I ordered via Adorama using your link but got a notice saying my item is on back order for both EOS RP and the grip with only the adapter is available. I was hoping to get my hands on EOS RP at least. Your post says RP should be available for both pre-orders and beyond. Any idea? FWIW, I did my pre order last weekend (2-3 days back).

-maadfw


----------



## Trey T (Feb 26, 2019)

bergstrom said:


> Its also interesting when reviewers and youtubers warn NOT to get it, but people still do?


That's normal. Many people tend to make good choices based on their own research.


----------



## Trey T (Feb 26, 2019)

transpo1 said:


> Except that in 2019, no one will use the RP on a feature film because of the ridiculous crop factor and the fact that it doesn’t shoot 24p in 1080.
> 
> The Canon 5D II and 7D were AHEAD of their time with regards to video, not behind.
> 
> I’m very interested in this new line of cameras, but— the RP is a FF version of the EOS-M50, just meant to get people into the system *fast and cheap*- and for many budding photographers, that will work. But not for video folks.


Yup!!


----------



## Chavim (Feb 26, 2019)

maadfw said:


> CR Guy,
> 
> I ordered via Adorama using your link but got a notice saying my item is on back order for both EOS RP and the grip with only the adapter is available. I was hoping to get my hands on EOS RP at least. Your post says RP should be available for both pre-orders and beyond. Any idea? FWIW, I did my pre order last weekend (2-3 days back).
> 
> -maadfw



Don't worry, that's normal. That's how pre-orders work, they will fulfill on a first come first serve basis starting tomorrow.


----------



## maadfw (Feb 26, 2019)

Thank you, my first time pre-ordering it and it shows! 

-maadfw


----------



## Random Orbits (Feb 26, 2019)

Phoenix 1000 said:


> As long as an electronic viewfinder is not as good as the wonderful viewfinder on my 5D4, I will keep my 5D4 and my 5D3 and my three EF f2/8 zooms. And I still don't understand, why the mirrorless cameras should be "lighter" than a DSLR. What you save on weight by the elimination of the mirror incl. it's mechanical parts you have to add on batteries in order to get at least some endurance. Where is the progress??? Lot's of snow in the electronic viewfinder and an unbelievable high power consumption?. Does not sound professional at all. Will be interesting to see, how many years we have to wait for a true 5D4 killer ...

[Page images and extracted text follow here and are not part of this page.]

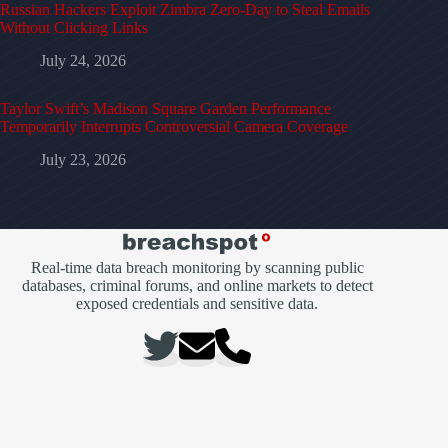
Russian Hackers Exploit Zimbra Zero-Day to Steal Emails
Without Clicking Links
July 24, 2026
Taylor Swift’s Madison Square Garden Performance
Temporarily Interrupts Controversial Camera Coverage
July 23, 2026
Real-time data breach monitoring by scanning public
databases, criminal forums, and online markets to detect
exposed credentials and sensitive data.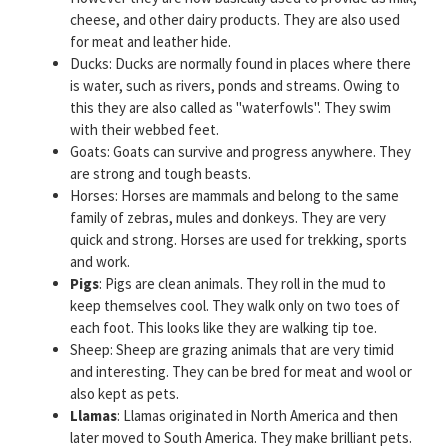
cheese, and other dairy products. They are also used
for meat and leather hide.
Ducks: Ducks are normally found in places where there
is water, such as rivers, ponds and streams. Owing to
this they are also called as "waterfowls". They swim
with their webbed feet.
Goats: Goats can survive and progress anywhere. They
are strong and tough beasts.
Horses: Horses are mammals and belong to the same
family of zebras, mules and donkeys. They are very
quick and strong. Horses are used for trekking, sports
and work.
Pigs
: Pigs are clean animals. They roll in the mud to
keep themselves cool. They walk only on two toes of
each foot. This looks like they are walking tip toe.
Sheep: Sheep are grazing animals that are very timid
and interesting. They can be bred for meat and wool or
also kept as pets.
Llamas
: Llamas originated in North America and then
later moved to South America. They make brilliant pets.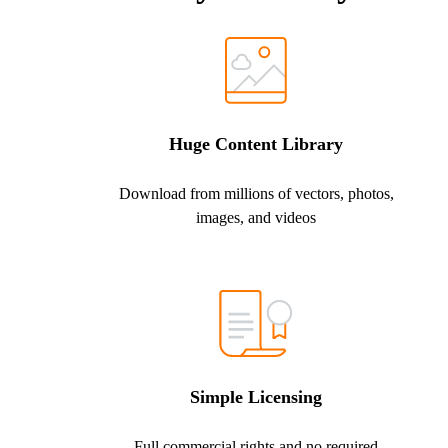
Huge Content Library
Download from millions of vectors, photos,
images, and videos
Simple Licensing
Full commercial rights and no required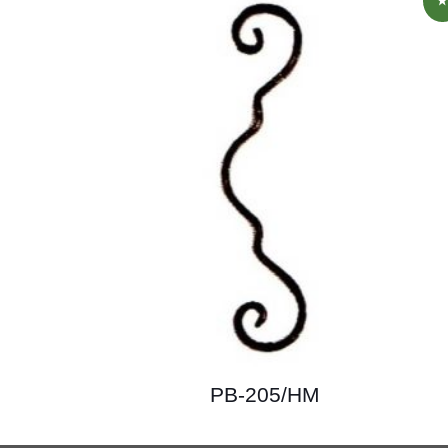
PB-205/HM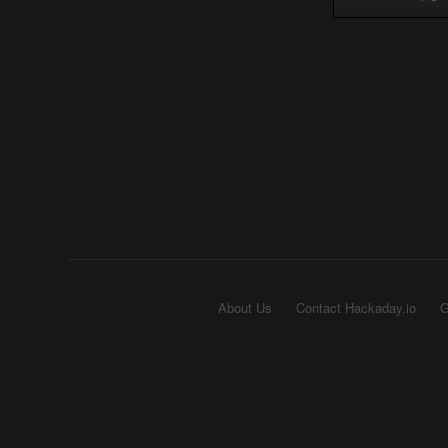
About Us
Contact Hackaday.io
G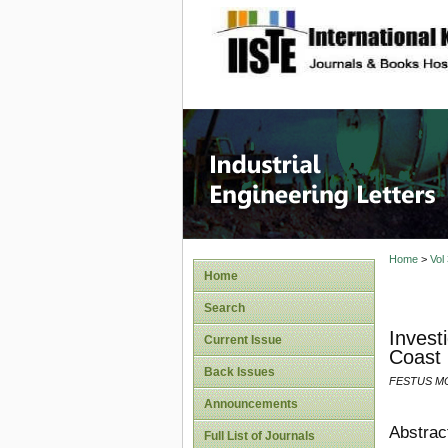
site description
Industri
Home
>
Vol
Home
Search
Invest
Current Issue
Coast 
Back Issues
FESTUS M
Announcements
Abstrac
Full List of Journals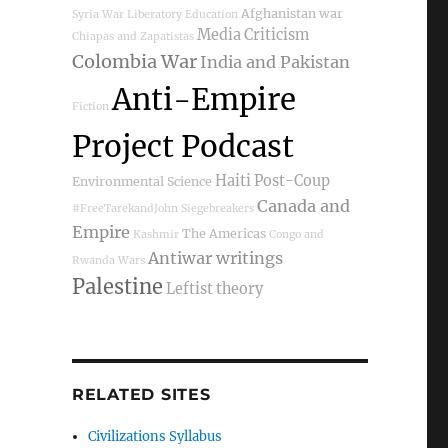
Afghanistan war
Syria War
Liberatory Education
Media Criticism
Chiapas and Zapatistas
Colombia War
India and Pakistan
Anti-Empire
Fiction
Project Podcast
Haiti Post-Coup
Environmental Science
Canada and
#FreeTarekandJohn
Siegebreakers
Empire
The Americas
Kashmir
Congo and
Antiwar writings
Rwanda Wars
Palestine
Leftist theory
RELATED SITES
Civilizations Syllabus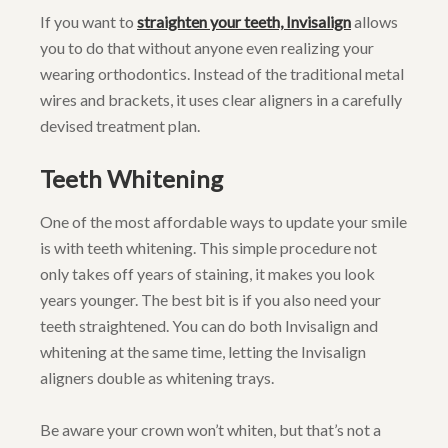
If you want to
straighten your teeth, Invisalign
allows
you to do that without anyone even realizing your
wearing orthodontics. Instead of the traditional metal
wires and brackets, it uses clear aligners in a carefully
devised treatment plan.
Teeth Whitening
One of the most affordable ways to update your smile
is with teeth whitening. This simple procedure not
only takes off years of staining, it makes you look
years younger. The best bit is if you also need your
teeth straightened. You can do both Invisalign and
whitening at the same time, letting the Invisalign
aligners double as whitening trays.
Be aware your crown won’t whiten, but that’s not a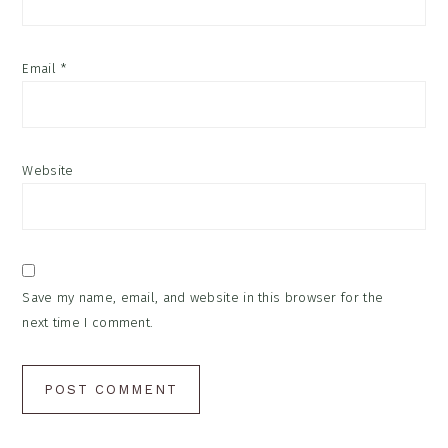
Email
*
Website
Save my name, email, and website in this browser for the
next time I comment.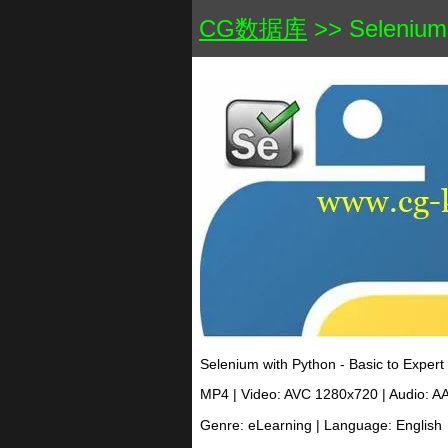
CG数据库
>> Selenium 
Selenium with Python - Basic to Expert
MP4 | Video: AVC 1280x720 | Audio: A
Genre: eLearning | Language: English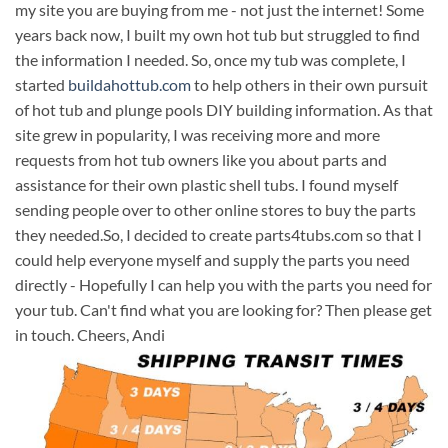
my site you are buying from me - not just the internet! Some
years back now, I built my own hot tub but struggled to find
the information I needed. So, once my tub was complete, I
started
buildahottub.com
to help others in their own pursuit
of hot tub and plunge pools DIY building information. As that
site grew in popularity, I was receiving more and more
requests from hot tub owners like you about parts and
assistance for their own plastic shell tubs. I found myself
sending people over to other online stores to buy the parts
they needed.So, I decided to create parts4tubs.com so that I
could help everyone myself and supply the parts you need
directly - Hopefully I can help you with the parts you need for
your tub. Can't find what you are looking for? Then please get
in touch. Cheers, Andi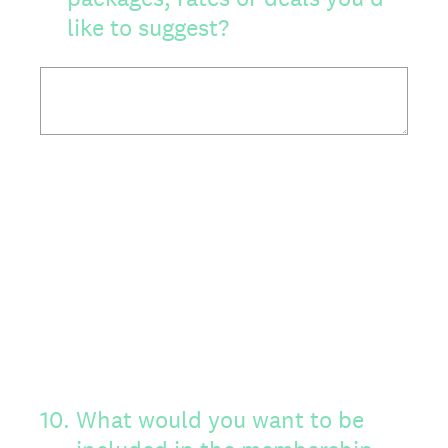
like to suggest?
10
.
What would you want to be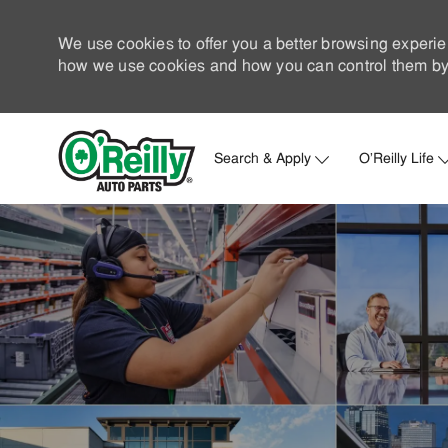
We use cookies to offer you a better browsing experie
how we use cookies and how you can control them by 
Search & Apply
O'Reilly Life
-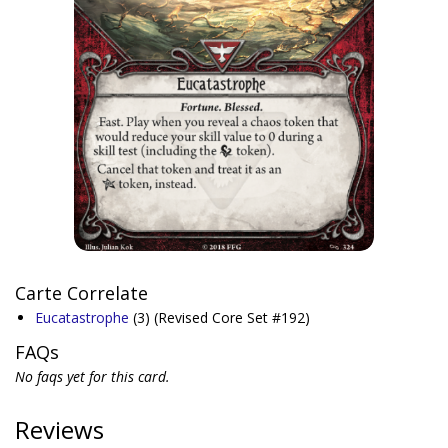
Carte Correlate
Eucatastrophe
(3)
(Revised Core Set #192)
FAQs
No faqs yet for this card.
Reviews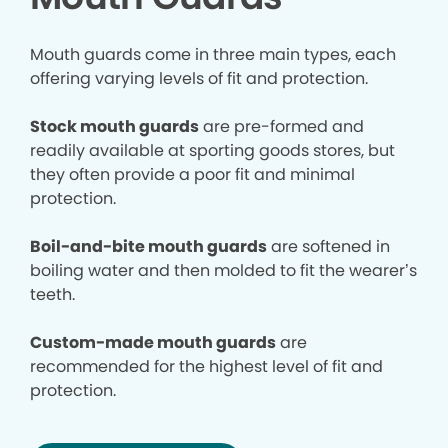
Mouth guards come in three main types, each
offering varying levels of fit and protection.
Stock mouth guards
are pre-formed and
readily available at sporting goods stores, but
they often provide a poor fit and minimal
protection.
Boil-and-bite mouth guards
are softened in
boiling water and then molded to fit the wearer’s
teeth.
Custom-made mouth guards
are
recommended for the highest level of fit and
protection.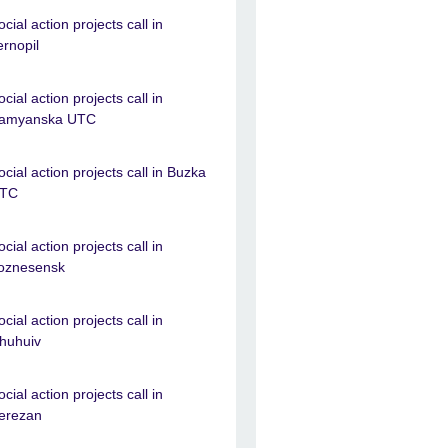
ocial action projects call in
ernopil
ocial action projects call in
amyanska UTC
ocial action projects call in Buzka
TC
ocial action projects call in
oznesensk
ocial action projects call in
huhuiv
ocial action projects call in
erezan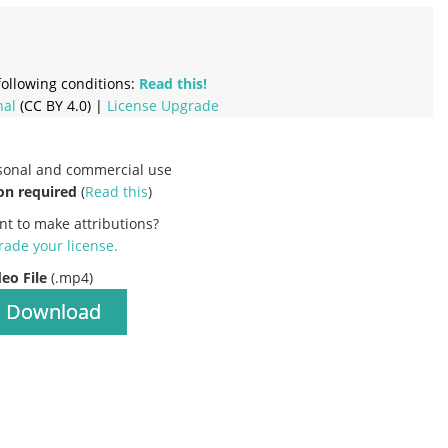
ollowing conditions:
Read this!
nal
(CC BY 4.0) |
License Upgrade
rsonal and commercial use
on required
(
Read this
)
nt to make attributions?
ade your license
.
deo File
(.mp4)
Download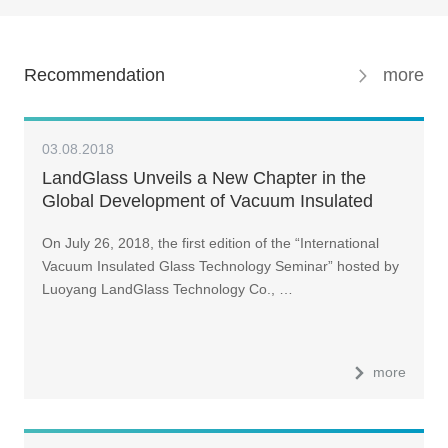
Recommendation
more
03.08.2018
LandGlass Unveils a New Chapter in the
Global Development of Vacuum Insulated
Glass
On July 26, 2018, the first edition of the “International
Vacuum Insulated Glass Technology Seminar” hosted by
Luoyang LandGlass Technology Co., …
more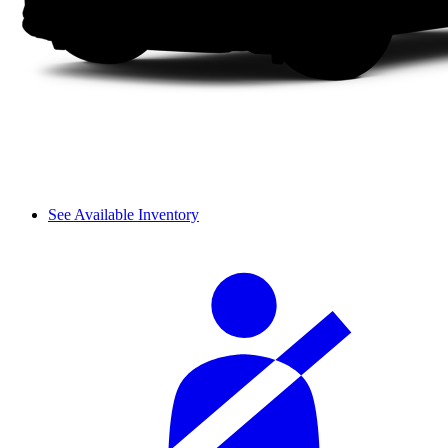
See Available Inventory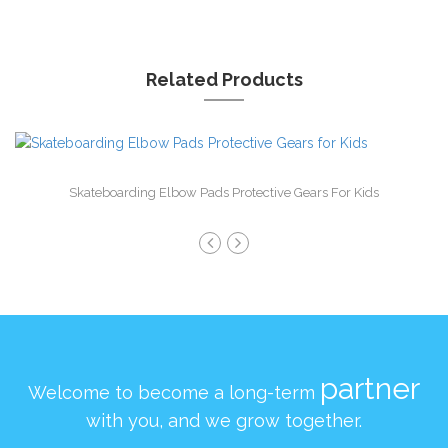
Related Products
Skateboarding Elbow Pads Protective Gears For Kids
partner
Welcome to become a long-term
with you, and we grow together.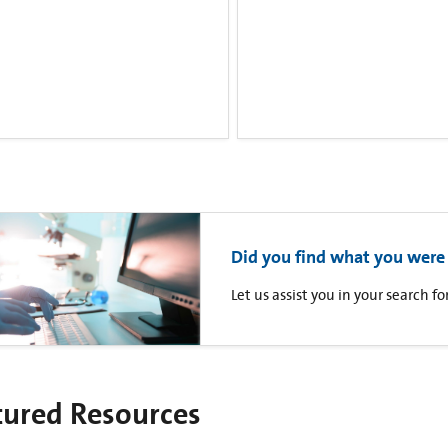
Did you find what you were 
Let us assist you in your search 
tured Resources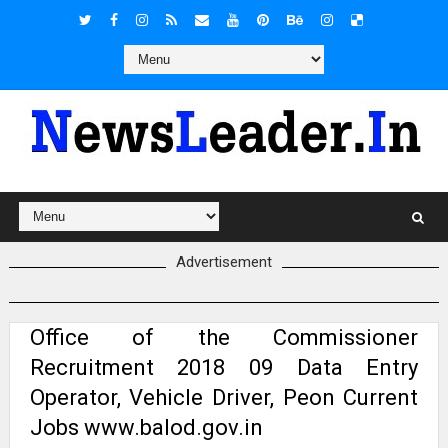
Advertisement
Office of the Commissioner
Recruitment 2018 09 Data Entry
Operator, Vehicle Driver, Peon Current
Jobs www.balod.gov.in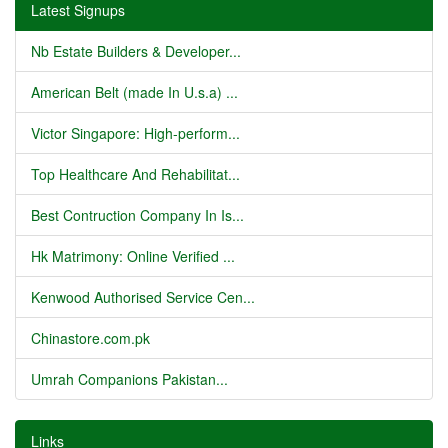
Latest Signups
Nb Estate Builders & Developer...
American Belt (made In U.s.a) ...
Victor Singapore: High-perform...
Top Healthcare And Rehabilitat...
Best Contruction Company In Is...
Hk Matrimony: Online Verified ...
Kenwood Authorised Service Cen...
Chinastore.com.pk
Umrah Companions Pakistan...
Links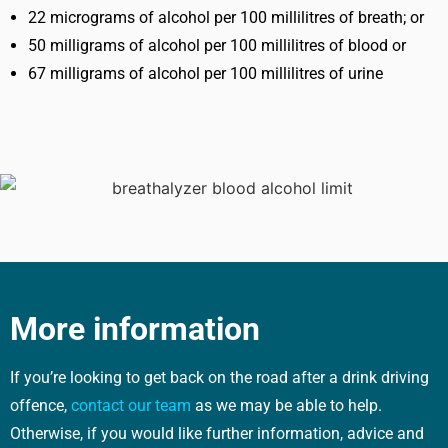
22 micrograms of alcohol per 100 millilitres of breath; or
50 milligrams of alcohol per 100 millilitres of blood or
67 milligrams of alcohol per 100 millilitres of urine
More information
If you’re looking to get back on the road after a drink driving
offence,
contact our team
as we may be able to help.
Otherwise, if you would like further information, advice and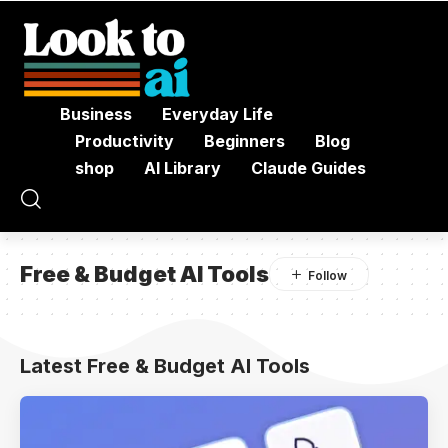
Business
Everyday Life
Productivity
Beginners
Blog
shop
AI Library
Claude Guides
Free & Budget AI Tools
Latest Free & Budget AI Tools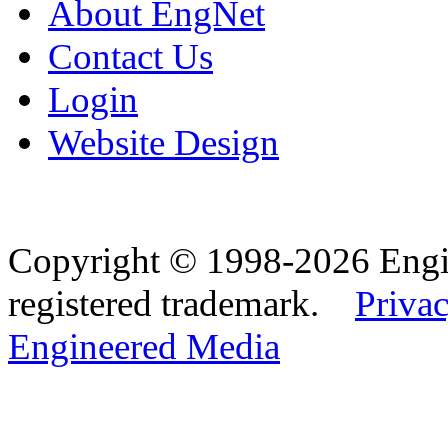
About EngNet
Contact Us
Login
Website Design
Copyright © 1998-2026 Eng
registered trademark.
Privac
Engineered Media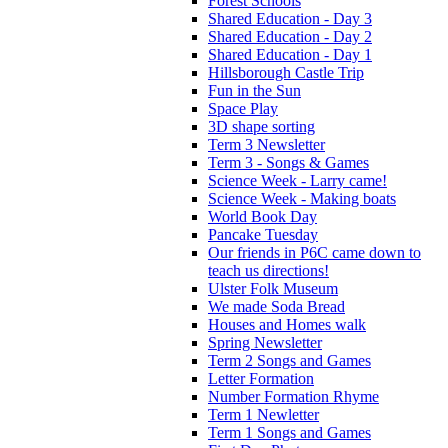
Forest Schools
Shared Education - Day 3
Shared Education - Day 2
Shared Education - Day 1
Hillsborough Castle Trip
Fun in the Sun
Space Play
3D shape sorting
Term 3 Newsletter
Term 3 - Songs & Games
Science Week - Larry came!
Science Week - Making boats
World Book Day
Pancake Tuesday
Our friends in P6C came down to
teach us directions!
Ulster Folk Museum
We made Soda Bread
Houses and Homes walk
Spring Newsletter
Term 2 Songs and Games
Letter Formation
Number Formation Rhyme
Term 1 Newletter
Term 1 Songs and Games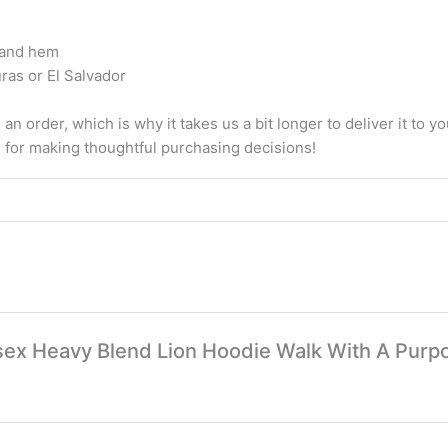
, and hem
ras or El Salvador
an order, which is why it takes us a bit longer to deliver it to
u for making thoughtful purchasing decisions!
nisex Heavy Blend Lion Hoodie Walk With A Purp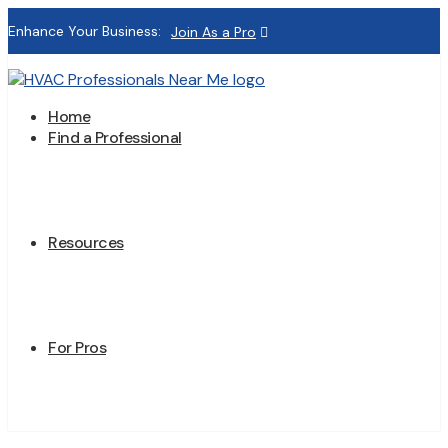
Enhance Your Business:
Join As a Pro
Home
Find a Professional
Resources
For Pros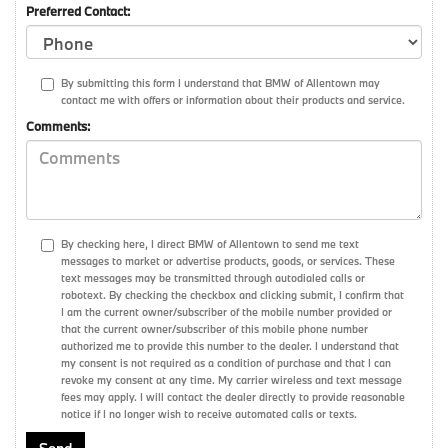
Preferred Contact:
By submitting this form I understand that BMW of Allentown may
contact me with offers or information about their products and service.
Comments:
By checking here, I direct BMW of Allentown to send me text
messages to market or advertise products, goods, or services. These
text messages may be transmitted through autodialed calls or
robotext. By checking the checkbox and clicking submit, I confirm that
I am the current owner/subscriber of the mobile number provided or
that the current owner/subscriber of this mobile phone number
authorized me to provide this number to the dealer. I understand that
my consent is not required as a condition of purchase and that I can
revoke my consent at any time. My carrier wireless and text message
fees may apply. I will contact the dealer directly to provide reasonable
notice if I no longer wish to receive automated calls or texts.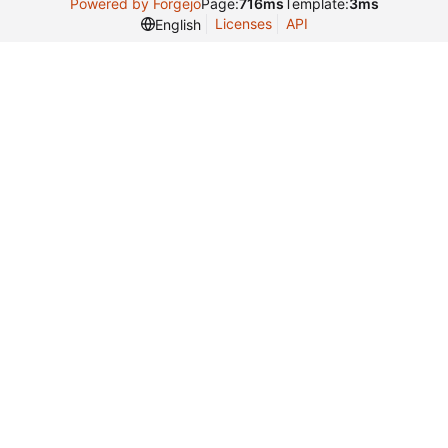
Powered by Forgejo
Page:
716ms
Template:
3ms
Licenses
API
English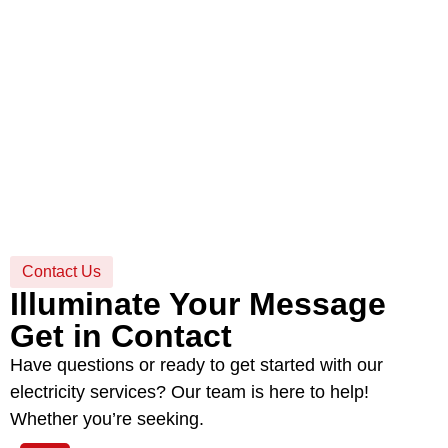
Contact Us
Illuminate Your Message
Get in Contact
Have questions or ready to get started with our
electricity services? Our team is here to help!
Whether you’re seeking.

The progress is in the lenses. The shorter flange distance makes lenses like the RF 28-70 f/2 and RF 50 f/1.2 possible.


----------



## Phoenix 1000 (Feb 26, 2019)

Random Orbits said:


> The progress is in the lenses. The shorter flange distance makes lenses like the RF 28-70 f/2 and RF 50 f/1.2 possible.



I agree and I believe, that the lenses are excellent and yes, the shorter distance to the sensor is a huge advantage. But for me, that does not compensate the bad image of an electronic viewfinder. I checked it on a Sony A7R III at my local dealer last weekend. The Sony is for sure a very good mirrorless cam, but the viewfinder is far from comparable to the one on my 5D4 or 5D3, not even close. It shakes, when you turn the camera a little bit faster, you have anti-aliasing on diagonal lines and that at bright day light in the shop! It must be horrible at low light conditions, even unusable, I guess. No, as long as there is no progress in technology to build an electronic viewfinder comparable to the great view of a professional DSLR, I stay with my DSLR and my EF lenses and loose the advantage of a little bit more light intensity on the lenses. f2/8 isn't to bad for my EF zoom lenses anyway. But maybe OLED technology will make some huge steps forward in the near future. Let's wait and see.


----------



## RedPixels (Feb 26, 2019)

bergstrom said:


> Its also interesting when reviewers and youtubers warn NOT to get it, but people still do?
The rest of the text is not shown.